### Assigned task:
Return each line of the records with nothing changed, pictures excepted.

Page-level text extractions:
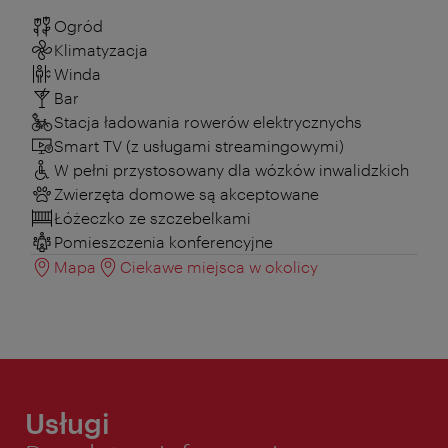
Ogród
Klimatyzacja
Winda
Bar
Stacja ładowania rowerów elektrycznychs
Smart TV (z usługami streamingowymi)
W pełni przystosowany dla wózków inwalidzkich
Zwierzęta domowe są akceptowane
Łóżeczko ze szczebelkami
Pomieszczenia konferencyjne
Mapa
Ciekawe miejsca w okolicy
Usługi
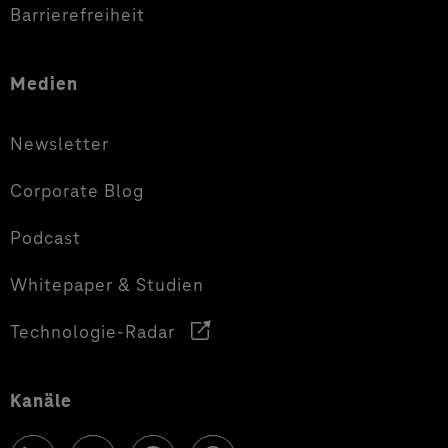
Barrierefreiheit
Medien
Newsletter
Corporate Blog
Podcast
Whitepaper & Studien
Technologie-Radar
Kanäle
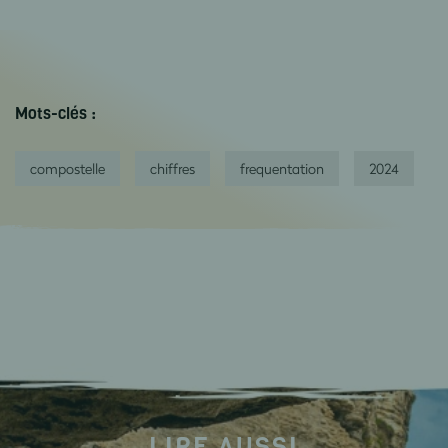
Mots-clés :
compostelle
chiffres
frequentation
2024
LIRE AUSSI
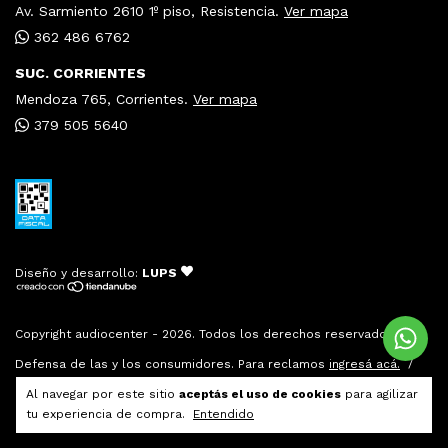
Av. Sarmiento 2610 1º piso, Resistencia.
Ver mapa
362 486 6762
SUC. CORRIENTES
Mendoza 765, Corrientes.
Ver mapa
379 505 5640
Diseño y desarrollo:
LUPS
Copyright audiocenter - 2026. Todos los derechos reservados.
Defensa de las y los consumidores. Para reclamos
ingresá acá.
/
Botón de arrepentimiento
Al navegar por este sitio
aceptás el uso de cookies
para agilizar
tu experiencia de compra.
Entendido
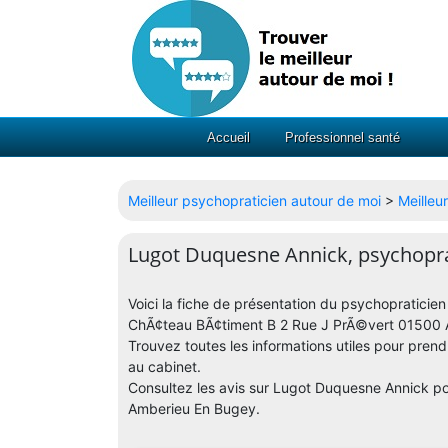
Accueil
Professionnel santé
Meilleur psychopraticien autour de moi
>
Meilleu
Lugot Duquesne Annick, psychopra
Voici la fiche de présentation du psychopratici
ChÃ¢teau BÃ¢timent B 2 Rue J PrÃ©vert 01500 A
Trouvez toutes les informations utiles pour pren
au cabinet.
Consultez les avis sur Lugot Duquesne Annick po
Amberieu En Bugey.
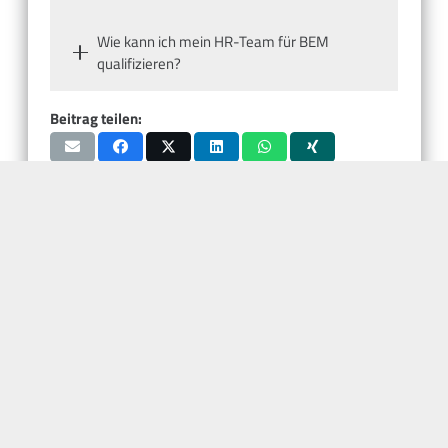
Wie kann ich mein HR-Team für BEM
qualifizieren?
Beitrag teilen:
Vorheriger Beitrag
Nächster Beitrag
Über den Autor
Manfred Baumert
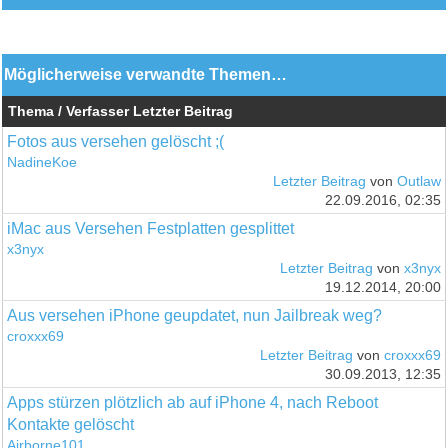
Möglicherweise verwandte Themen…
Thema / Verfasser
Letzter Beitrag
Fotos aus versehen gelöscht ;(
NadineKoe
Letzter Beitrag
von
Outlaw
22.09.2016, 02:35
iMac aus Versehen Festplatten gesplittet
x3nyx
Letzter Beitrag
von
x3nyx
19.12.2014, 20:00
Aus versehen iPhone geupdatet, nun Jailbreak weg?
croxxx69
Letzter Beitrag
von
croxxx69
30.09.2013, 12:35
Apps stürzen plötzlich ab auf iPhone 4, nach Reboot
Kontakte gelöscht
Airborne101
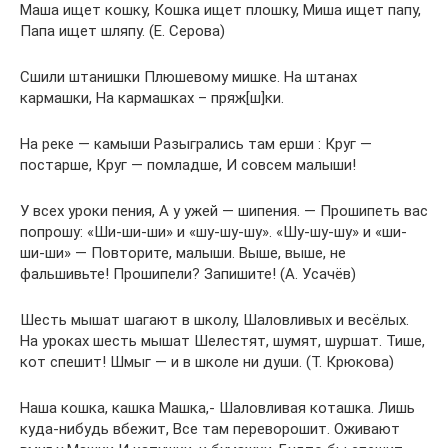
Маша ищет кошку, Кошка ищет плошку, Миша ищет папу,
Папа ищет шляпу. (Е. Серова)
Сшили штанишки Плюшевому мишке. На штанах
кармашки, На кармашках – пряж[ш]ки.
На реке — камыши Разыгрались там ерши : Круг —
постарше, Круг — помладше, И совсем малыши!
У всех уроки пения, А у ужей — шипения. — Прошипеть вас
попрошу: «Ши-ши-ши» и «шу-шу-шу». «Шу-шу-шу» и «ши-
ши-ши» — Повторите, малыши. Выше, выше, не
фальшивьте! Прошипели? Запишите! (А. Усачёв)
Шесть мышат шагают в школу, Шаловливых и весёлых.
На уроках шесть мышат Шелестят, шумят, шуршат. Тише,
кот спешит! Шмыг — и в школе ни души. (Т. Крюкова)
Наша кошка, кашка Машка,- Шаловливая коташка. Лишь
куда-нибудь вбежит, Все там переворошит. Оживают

### Result for this task:
Ogród
Klimatyzacja
Winda
Bar
Stacja ładowania rowerów elektrycznychs
Smart TV (z usługami streamingowymi)
W pełni przystosowany dla wózków inwalidzkich
Zwierzęta domowe są akceptowane
Łóżeczko ze szczebelkami
Pomieszczenia konferencyjne
Mapa
Ciekawe miejsca w okolicy
Usługi
Barrierefreiheit
Medien
Newsletter
Corporate Blog
Podcast
Whitepaper & Studien
Technologie-Radar
Kanäle
Mots-clés :
compostelle
chiffres
frequentation
2024
LIRE AUSSI
Av. Sarmiento 2610 1º piso, Resistencia.
Ver mapa
362 486 6762
SUC. CORRIENTES
Mendoza 765, Corrientes.
Ver mapa
379 505 5640
Diseño y desarrollo:
LUPS
Copyright audiocenter - 2026. Todos los derechos reservados.
Defensa de las y los consumidores. Para reclamos
ingresá acá.
/
Botón de arrepentimiento
Al navegar por este sitio
aceptás el uso de cookies
para agilizar
tu experiencia de compra.
Entendido
Accueil
Professionnel santé
Meilleur psychopraticien autour de moi
>
Meilleu
Lugot Duquesne Annick, psychopra
Voici la fiche de présentation du psychopratici
ChÃ¢teau BÃ¢timent B 2 Rue J PrÃ©vert 01500 A
Trouvez toutes les informations utiles pour pren
au cabinet.
Consultez les avis sur Lugot Duquesne Annick po
Amberieu En Bugey.
Wie kann ich mein HR-Team für BEM
qualifizieren?
Beitrag teilen:
Vorheriger Beitrag
Nächster Beitrag
Über den Autor
Manfred Baumert
Möglicherweise verwandte Themen…
Thema / Verfasser
Letzter Beitrag
Fotos aus versehen gelöscht ;(
NadineKoe
Letzter Beitrag
von
Outlaw
22.09.2016, 02:35
iMac aus Versehen Festplatten gesplittet
x3nyx
Letzter Beitrag
von
x3nyx
19.12.2014, 20:00
Aus versehen iPhone geupdatet, nun Jailbreak weg?
croxxx69
Letzter Beitrag
von
croxxx69
30.09.2013, 12:35
Apps stürzen plötzlich ab auf iPhone 4, nach Reboot
Kontakte gelöscht
Airborne101
Маша ищет кошку, Кошка ищет плошку, Миша ищет папу,
Папа ищет шляпу. (Е. Серова)
Сшили штанишки Плюшевому мишке. На штанах
кармашки, На кармашках – пряж[ш]ки.
На реке — камыши Разыгрались там ерши : Круг —
постарше, Круг — помладше, И совсем малыши!
У всех уроки пения, А у ужей — шипения. — Прошипеть вас
попрошу: «Ши-ши-ши» и «шу-шу-шу». «Шу-шу-шу» и «ши-
ши-ши» — Повторите, малыши. Выше, выше, не
фальшивьте! Прошипели? Запишите! (А. Усачёв)
Шесть мышат шагают в школу, Шаловливых и весёлых.
На уроках шесть мышат Шелестят, шумят, шуршат. Тише,
кот спешит! Шмыг — и в школе ни души. (Т. Крюкова)
Наша кошка, кашка Машка,- Шаловливая коташка. Лишь
куда-нибудь вбежит, Все там переворошит. Оживают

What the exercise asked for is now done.